The Forgotten History of SNL’s Lone Thanksgiving-Week Episode

In five decades of Saturday Night Live, the show’s famously punishing weeklong production cycle has settled into a familiar rhythm: new episodes in early November, a break for Thanksgiving, and then a sprint through December leading into the year-end Christmas show. The pattern is so ingrained that it’s easy to assume it’s always been the rule.

But there’s one forgotten exception: the lone episode the show has ever produced during Thanksgiving week.

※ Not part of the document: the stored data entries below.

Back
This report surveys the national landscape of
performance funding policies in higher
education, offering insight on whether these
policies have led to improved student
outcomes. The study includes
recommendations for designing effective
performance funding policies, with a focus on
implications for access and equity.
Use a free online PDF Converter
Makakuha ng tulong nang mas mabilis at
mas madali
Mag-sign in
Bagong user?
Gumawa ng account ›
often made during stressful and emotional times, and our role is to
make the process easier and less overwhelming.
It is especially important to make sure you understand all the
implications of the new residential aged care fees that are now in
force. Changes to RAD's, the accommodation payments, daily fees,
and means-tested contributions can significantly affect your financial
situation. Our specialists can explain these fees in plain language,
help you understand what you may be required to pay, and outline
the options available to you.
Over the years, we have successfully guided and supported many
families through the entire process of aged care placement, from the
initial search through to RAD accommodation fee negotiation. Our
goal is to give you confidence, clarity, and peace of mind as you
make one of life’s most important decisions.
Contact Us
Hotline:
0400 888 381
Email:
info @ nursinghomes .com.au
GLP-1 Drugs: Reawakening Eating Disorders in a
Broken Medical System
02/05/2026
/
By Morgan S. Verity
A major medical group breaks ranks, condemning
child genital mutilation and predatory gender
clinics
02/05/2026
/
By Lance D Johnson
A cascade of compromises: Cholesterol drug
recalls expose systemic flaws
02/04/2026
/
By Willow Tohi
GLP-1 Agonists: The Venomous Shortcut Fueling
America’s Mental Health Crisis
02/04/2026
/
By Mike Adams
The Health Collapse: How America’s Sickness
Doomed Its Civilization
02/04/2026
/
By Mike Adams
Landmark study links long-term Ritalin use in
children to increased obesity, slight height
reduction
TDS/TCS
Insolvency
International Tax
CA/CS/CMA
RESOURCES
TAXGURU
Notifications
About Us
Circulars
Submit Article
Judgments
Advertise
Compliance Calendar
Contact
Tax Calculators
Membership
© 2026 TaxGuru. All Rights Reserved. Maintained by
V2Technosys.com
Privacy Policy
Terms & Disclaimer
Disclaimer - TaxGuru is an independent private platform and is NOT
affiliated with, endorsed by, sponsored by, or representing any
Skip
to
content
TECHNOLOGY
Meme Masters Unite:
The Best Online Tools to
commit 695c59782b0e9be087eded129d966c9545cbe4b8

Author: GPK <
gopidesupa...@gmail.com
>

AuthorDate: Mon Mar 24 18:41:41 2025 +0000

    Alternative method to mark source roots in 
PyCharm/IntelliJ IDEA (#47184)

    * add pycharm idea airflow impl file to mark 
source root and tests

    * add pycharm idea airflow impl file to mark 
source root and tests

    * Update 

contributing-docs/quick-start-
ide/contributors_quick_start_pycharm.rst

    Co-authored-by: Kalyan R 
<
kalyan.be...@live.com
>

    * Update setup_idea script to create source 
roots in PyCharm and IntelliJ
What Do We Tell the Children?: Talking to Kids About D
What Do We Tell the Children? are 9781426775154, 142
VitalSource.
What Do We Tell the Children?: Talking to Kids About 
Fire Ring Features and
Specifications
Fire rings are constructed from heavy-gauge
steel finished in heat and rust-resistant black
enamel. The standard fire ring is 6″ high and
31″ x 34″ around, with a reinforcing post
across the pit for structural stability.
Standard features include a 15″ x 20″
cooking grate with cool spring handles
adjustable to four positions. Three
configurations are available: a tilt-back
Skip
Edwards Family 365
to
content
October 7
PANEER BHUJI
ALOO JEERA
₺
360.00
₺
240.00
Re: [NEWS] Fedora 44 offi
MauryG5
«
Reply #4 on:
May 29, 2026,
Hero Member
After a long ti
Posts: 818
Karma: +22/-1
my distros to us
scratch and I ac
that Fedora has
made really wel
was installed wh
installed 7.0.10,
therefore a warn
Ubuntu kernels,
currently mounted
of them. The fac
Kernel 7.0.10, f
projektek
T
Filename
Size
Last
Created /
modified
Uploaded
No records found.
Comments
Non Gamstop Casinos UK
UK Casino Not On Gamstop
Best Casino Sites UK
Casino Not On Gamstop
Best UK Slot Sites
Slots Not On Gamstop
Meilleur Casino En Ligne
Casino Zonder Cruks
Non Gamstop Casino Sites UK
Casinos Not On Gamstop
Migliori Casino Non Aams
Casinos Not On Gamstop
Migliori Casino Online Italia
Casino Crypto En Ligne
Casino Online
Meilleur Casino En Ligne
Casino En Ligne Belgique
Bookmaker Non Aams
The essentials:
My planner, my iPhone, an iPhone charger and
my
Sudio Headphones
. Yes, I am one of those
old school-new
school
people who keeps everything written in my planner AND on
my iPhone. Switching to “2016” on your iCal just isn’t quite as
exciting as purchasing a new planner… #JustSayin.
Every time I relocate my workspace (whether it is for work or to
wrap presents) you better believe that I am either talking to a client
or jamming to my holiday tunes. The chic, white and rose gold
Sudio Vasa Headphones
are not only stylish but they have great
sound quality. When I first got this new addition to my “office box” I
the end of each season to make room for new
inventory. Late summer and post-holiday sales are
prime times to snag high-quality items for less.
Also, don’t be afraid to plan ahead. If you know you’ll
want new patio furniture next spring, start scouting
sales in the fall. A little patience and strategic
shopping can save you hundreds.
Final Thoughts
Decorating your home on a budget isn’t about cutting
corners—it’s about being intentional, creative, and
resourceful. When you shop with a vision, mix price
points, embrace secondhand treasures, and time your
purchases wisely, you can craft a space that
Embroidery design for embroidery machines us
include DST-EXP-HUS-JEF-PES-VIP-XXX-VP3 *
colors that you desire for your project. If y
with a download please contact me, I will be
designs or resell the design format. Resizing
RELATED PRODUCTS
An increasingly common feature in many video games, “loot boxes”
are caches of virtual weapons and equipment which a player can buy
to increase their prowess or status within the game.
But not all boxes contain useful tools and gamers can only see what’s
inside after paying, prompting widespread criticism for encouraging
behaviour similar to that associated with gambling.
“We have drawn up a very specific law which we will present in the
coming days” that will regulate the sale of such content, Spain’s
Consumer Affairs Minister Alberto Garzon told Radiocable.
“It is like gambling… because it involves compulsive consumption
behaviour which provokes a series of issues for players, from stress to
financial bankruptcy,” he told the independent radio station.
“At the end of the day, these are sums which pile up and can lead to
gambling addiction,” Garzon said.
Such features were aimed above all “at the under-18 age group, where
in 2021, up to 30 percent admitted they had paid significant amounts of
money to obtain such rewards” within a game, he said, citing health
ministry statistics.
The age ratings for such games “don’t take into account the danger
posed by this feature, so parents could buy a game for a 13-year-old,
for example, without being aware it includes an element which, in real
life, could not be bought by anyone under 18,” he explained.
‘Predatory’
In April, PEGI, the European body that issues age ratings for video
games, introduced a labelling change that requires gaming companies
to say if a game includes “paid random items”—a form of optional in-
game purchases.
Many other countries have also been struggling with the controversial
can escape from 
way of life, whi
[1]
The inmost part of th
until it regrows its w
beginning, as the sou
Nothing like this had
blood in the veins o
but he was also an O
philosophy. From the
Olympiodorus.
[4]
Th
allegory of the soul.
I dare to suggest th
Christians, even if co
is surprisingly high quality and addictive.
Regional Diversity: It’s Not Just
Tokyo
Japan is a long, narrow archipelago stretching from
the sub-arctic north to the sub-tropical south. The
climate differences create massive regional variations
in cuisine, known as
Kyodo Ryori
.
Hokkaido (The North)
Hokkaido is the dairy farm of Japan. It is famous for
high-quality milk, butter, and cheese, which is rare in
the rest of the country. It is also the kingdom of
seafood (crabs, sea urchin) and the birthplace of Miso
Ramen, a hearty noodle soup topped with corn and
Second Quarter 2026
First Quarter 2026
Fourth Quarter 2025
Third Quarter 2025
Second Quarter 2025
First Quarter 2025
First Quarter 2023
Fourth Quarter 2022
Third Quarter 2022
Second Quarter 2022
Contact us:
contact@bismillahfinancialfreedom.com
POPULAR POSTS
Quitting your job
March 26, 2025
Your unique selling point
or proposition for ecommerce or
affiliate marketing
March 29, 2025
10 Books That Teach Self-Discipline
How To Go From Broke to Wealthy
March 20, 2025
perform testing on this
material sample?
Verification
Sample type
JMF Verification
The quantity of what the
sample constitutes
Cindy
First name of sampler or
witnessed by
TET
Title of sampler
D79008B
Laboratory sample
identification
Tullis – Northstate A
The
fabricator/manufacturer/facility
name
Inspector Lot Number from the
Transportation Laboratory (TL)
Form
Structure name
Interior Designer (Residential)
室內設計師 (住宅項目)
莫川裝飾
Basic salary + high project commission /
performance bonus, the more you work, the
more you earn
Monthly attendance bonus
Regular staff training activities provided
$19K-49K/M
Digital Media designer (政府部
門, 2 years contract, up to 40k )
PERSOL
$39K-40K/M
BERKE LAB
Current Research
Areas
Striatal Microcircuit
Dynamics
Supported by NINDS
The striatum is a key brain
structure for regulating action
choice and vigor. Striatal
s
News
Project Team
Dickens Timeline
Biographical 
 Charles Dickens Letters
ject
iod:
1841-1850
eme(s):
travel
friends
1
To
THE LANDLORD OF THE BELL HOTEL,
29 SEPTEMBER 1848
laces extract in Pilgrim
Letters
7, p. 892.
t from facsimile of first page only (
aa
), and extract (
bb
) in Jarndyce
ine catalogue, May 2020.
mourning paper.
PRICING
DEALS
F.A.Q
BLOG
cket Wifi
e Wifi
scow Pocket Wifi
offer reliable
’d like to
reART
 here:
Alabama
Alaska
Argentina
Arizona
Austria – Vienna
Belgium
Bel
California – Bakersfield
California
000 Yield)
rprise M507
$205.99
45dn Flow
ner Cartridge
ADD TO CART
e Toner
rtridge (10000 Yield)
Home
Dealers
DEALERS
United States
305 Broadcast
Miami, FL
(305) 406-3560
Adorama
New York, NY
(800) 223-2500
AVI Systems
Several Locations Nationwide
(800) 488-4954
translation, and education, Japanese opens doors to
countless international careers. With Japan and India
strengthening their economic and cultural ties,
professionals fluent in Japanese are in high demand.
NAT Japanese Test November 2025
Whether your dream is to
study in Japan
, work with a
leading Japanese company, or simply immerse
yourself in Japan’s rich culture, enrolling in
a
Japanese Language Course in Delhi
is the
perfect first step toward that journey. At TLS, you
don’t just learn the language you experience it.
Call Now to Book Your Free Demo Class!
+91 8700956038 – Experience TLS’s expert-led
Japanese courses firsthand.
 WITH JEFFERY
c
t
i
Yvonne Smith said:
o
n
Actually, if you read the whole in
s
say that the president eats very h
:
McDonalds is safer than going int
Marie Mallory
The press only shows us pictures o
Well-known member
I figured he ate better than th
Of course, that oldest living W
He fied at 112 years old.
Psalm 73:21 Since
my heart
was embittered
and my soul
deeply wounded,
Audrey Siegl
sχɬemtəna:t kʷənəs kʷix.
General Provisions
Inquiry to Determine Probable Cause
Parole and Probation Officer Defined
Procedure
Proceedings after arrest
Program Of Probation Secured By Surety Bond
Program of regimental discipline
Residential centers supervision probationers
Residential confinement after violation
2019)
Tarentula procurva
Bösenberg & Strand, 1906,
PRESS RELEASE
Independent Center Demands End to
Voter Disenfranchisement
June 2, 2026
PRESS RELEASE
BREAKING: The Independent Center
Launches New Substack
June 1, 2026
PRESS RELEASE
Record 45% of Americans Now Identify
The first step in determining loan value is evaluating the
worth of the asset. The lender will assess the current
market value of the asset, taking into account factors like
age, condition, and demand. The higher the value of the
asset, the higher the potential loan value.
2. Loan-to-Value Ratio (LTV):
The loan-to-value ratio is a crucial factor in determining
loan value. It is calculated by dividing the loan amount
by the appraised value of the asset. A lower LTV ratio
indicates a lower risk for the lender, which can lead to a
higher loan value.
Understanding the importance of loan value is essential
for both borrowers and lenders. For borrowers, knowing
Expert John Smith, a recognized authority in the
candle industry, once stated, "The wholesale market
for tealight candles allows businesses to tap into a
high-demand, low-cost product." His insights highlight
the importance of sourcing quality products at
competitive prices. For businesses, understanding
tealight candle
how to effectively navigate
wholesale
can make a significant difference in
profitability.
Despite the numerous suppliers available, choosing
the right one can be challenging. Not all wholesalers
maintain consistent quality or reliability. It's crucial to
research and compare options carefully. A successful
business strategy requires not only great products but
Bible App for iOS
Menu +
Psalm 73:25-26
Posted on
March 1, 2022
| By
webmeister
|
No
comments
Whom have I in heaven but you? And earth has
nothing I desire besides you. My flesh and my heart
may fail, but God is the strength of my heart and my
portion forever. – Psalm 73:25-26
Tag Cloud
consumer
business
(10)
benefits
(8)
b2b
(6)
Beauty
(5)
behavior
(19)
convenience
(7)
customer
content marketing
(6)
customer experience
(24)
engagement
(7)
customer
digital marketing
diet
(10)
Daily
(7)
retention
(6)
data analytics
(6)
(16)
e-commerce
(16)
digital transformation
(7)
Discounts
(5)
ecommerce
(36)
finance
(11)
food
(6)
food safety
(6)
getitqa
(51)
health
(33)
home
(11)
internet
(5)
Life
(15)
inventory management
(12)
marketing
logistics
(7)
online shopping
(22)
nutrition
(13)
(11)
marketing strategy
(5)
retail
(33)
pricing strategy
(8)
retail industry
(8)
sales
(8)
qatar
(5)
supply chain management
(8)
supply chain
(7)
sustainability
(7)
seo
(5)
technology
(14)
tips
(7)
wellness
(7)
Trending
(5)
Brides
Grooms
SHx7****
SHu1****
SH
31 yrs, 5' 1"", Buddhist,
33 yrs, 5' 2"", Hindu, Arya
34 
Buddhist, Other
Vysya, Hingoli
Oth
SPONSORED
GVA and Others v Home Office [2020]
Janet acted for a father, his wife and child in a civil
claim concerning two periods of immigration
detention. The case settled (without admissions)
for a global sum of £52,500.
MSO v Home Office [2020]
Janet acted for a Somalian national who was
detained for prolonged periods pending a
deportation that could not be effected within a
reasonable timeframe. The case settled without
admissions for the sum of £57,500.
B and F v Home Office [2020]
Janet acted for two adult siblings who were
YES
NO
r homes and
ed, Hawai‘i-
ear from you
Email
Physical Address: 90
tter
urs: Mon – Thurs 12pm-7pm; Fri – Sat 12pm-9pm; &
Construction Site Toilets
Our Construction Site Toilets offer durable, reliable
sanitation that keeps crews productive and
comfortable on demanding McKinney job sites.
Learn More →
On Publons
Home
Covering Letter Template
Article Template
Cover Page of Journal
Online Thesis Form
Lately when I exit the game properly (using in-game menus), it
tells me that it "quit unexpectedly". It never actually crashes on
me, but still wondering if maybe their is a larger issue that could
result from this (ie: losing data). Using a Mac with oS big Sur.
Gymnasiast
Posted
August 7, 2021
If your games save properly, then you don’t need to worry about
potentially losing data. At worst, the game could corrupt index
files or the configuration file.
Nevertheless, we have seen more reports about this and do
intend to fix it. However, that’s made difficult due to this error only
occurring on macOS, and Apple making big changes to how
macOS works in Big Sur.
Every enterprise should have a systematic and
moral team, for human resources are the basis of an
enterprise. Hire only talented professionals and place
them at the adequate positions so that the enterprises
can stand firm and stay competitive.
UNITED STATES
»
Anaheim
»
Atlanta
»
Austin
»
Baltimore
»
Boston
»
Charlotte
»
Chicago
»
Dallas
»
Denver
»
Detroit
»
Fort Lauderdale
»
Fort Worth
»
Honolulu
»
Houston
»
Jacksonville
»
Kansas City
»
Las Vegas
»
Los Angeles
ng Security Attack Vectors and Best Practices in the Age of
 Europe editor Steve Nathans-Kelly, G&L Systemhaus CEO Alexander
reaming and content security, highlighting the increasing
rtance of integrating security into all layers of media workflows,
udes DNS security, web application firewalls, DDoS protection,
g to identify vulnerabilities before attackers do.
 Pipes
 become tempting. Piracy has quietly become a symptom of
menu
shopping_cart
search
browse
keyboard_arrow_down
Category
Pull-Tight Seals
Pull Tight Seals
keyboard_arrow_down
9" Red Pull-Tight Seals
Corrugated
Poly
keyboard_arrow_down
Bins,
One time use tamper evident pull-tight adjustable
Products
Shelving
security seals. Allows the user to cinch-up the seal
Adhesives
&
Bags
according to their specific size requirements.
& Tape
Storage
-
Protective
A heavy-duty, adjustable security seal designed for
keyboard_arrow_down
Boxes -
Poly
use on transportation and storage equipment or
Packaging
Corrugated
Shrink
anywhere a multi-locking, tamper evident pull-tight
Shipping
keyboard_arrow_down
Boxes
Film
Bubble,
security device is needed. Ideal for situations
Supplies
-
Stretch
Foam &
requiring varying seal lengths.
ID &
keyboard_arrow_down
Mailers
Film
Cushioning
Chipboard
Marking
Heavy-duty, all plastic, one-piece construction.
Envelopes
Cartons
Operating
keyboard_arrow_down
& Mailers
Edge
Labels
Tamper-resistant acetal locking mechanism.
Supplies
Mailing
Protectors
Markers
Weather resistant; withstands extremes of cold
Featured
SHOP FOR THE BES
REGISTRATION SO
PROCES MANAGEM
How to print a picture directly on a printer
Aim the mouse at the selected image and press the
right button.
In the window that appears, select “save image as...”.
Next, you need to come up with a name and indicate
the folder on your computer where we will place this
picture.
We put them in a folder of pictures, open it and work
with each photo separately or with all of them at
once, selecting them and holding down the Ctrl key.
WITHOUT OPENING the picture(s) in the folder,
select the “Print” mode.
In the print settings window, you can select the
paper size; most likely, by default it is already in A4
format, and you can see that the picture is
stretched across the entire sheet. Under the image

It happened on November 27, 1976, during the show’s second season, when a 14-year-old Jodie Foster hosted. Watching it today, you’d barely clock that it overlapped with the holiday. There are no Thanksgiving sketches, no holiday cold open, no bit about turkey-week travel. Aside from a pair of Thanksgiving-related jokes on “Weekend Update,” it plays like a typical—and, frankly, below-average—mid-season SNL.

And anyone imagining the cast and crew gathering around a turkey on the floor of Studio 8H will be disappointed. LateNighter asked original SNL cast member Laraine Newman and writer Alan Zweibel if they remembered any kind of shared Thanksgiving meal that week; both said they’d forgotten the show ever produced an episode over the holiday.

Digging into the week reveals that production went dark on Thanksgiving Day. In an interview with Andy Warhol conducted the day after the broadcast, Foster’s mother, Brandy, explained that the holiday wiped out a chunk of the usual prep: “She missed one whole rehearsal and a blocking day.” Foster, unfazed, noted that the interruption was “no problem” because “They always have cue cards no matter what happens.”

The scheduling quirk looks even stranger in context. One of SNL’s most memorable Thanksgiving-adjacent moments aired just one week earlier, when Paul Simon hosted and performed “Still Crazy After All These Years” in a full turkey suit—a bit so iconic it still surfaces in the show’s holiday specials.

After 1976, the show never again attempted a Thanksgiving-week episode. As SNL moved into the late ’70s and early ’80s, its production calendar solidified, the holiday break became standard, and the show eventually built out a roster of actual Thanksgiving sketches.

Nearly 50 years later, the lone outlier is remembered less for its place on the calendar than for Foster becoming the youngest host in SNL history—a distinction she held until Drew Barrymore hosted at age 7 in 1982—and for an unwell Brian Wilson’s widely panned solo performance of “Good Vibrations.”

Still, it stands as a reminder that even SNL’s most entrenched traditions began as experiments, accidents, or—in this case—a Thanksgiving week when Saturday Night Live decided to show up anyway.

Jodie Foster’s November 27, 1976 episode of SNL is available to stream on Peacock. A Saturday Night Live Thanksgiving, the show’s annual holiday clip special, airs on NBC Wednesday, November 26.